[Python-Dev] Import and unicode: part two

Thu Jan 20 03:51:05 CET 2011

Le mercredi 19 janvier 2011 à 18:07 -0800, Toshio Kuratomi a écrit :
> Saying that multiple encodings on a single system is a misconfiguration
> every time it comes up does not make it true.

Yes, each filesystem can have its own encoding. For example, this is
supported by Linux. Python doesn't support such configuration, but this
limitation is wider than the import machinery. If you consider it import
enough, please open an issue.

> To the existing list I'd add getting a package from pypi --
> neither tar nor zip files contain encoding information about the filenames.

ZIP contain a flag to indicate the encoding: cp437 or UTF-8.

TAR has an extension called "PAX" which stores filenames as UTF-8. But
yes, most tarballs store filenames as raw byte strings.

Anyway, if you would like to share your code on PyPI, you should not use
non-ASCII module names (or any other non-ASCII name/identifier :-)).

Python 3 supports non-ASCII identifiers (PEP 3131), but the developer is
responsible to decide if (s)he uses it or not, depending on its
audience. For a lesson at school, it is nice to write examples in the
mother language, instead of using "raw" english with ASCII identifiers
and filenames. In a school, you can use the same configuration
(encoding) on all computers.

> > > * Specify an encoding per platform and stick to that.
> > 
> > It doesn't work: on UNIX/BSD, the user chooses its own encoding and all
> > programs will use it.
> > 
> (...) This prevents getting a mixture of encodings of modules (...)

If you have an issue with encodings, when have to fix it when you create
a module (on disk), not when you load a module (it is too late).

> (...) I mean something at the python code level::
> 
>    import café encoded_as('latin1')

Import a module using its byte name? You mean that café filename was not
encoded to the Python filesystem encoding, but to other (wrong)
encoding, at the creation of the module. As written before, you should
fix your filename, instead of using an (ugly) workaround in Python.

> I haven't looked at your patch so
> perhaps you have an ingenous method of translating from the unicode
> representation of the module in the import statement to the bytes in
> arbitrary encodings on the filesystem that I haven't thought of.
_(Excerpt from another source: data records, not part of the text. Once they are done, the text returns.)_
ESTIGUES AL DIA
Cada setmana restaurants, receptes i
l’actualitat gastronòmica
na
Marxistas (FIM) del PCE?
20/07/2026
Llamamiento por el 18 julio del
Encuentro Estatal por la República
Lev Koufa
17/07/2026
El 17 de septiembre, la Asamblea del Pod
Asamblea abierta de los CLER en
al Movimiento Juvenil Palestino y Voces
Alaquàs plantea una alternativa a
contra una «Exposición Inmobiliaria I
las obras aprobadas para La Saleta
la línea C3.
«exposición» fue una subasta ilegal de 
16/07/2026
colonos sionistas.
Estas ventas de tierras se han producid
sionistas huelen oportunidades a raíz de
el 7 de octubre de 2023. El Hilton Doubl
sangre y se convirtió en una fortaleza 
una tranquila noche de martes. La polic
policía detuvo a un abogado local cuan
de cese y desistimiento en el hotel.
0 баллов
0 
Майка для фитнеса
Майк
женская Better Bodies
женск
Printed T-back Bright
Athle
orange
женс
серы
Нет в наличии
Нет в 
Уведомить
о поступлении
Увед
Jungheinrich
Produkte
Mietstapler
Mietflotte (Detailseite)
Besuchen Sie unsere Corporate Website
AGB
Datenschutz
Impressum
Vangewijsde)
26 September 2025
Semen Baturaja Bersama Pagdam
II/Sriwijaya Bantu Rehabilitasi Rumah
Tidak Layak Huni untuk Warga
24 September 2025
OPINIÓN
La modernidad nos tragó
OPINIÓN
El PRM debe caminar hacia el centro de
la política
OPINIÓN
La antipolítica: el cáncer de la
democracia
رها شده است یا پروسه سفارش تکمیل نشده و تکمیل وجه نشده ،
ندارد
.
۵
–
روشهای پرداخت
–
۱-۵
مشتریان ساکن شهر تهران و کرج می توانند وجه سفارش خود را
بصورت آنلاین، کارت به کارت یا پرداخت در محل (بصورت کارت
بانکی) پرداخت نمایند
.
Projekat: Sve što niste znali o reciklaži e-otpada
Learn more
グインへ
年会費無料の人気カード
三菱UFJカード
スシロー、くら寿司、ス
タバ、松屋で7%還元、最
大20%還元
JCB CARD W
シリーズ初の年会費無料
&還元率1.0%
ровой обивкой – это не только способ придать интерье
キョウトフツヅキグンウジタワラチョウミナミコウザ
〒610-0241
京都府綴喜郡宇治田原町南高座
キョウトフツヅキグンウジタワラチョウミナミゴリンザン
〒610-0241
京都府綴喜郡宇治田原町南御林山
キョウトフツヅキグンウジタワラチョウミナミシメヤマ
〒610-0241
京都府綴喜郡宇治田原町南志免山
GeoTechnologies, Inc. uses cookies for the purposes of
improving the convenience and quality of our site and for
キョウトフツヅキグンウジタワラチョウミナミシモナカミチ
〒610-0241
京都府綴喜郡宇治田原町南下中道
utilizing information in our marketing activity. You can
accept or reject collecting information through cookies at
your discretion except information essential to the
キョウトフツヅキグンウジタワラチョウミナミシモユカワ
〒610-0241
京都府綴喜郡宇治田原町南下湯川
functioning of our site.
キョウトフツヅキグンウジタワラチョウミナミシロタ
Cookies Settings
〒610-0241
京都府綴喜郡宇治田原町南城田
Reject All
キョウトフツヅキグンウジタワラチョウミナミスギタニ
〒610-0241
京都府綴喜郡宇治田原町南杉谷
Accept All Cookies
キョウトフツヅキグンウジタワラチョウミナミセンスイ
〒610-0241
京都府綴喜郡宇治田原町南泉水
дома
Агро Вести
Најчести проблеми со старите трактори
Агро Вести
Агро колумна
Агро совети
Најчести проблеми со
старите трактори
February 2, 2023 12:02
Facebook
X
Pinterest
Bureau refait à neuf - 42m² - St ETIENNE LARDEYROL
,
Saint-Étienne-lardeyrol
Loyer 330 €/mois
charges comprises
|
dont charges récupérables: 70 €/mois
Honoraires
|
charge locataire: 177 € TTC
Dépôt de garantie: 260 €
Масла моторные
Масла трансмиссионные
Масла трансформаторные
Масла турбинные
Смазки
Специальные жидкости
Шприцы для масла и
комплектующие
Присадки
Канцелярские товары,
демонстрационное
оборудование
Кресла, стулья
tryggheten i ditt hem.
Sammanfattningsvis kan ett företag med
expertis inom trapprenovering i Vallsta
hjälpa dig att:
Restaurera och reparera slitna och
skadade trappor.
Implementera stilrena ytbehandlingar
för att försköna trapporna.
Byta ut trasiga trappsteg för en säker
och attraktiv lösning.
On Windows, My patch tries to avoid any conversion: it uses unicode
everywhere.

On other OSes, it uses the Python filesystem encoding to encode a module
name (as it is done for any other operation on the filesystem with an
unicode filename).

--

Python 3 supports bytes filename to be able to read/copy/delete
undecodable filenames, filenames stored in a encoding different than the
system encoding, broken filenames. It is also possible to access these
files using PEP 383 (with surrogate characters). This is useful to use
Python on an old system.

> If you don't, however, then really - ASCII-only seems like the sanest 
> of the three solutions I can think of.

But a (Python 3) module is not supposed to have a broken filename. If it
is the case, you have better to fix its name, instead of trying to fix
the problem later (in Python).

With UTF-8 filesystem encoding (eg. on Mac OS X, and most Linux setups),
it is already possible to use non-ASCII module names.

Victor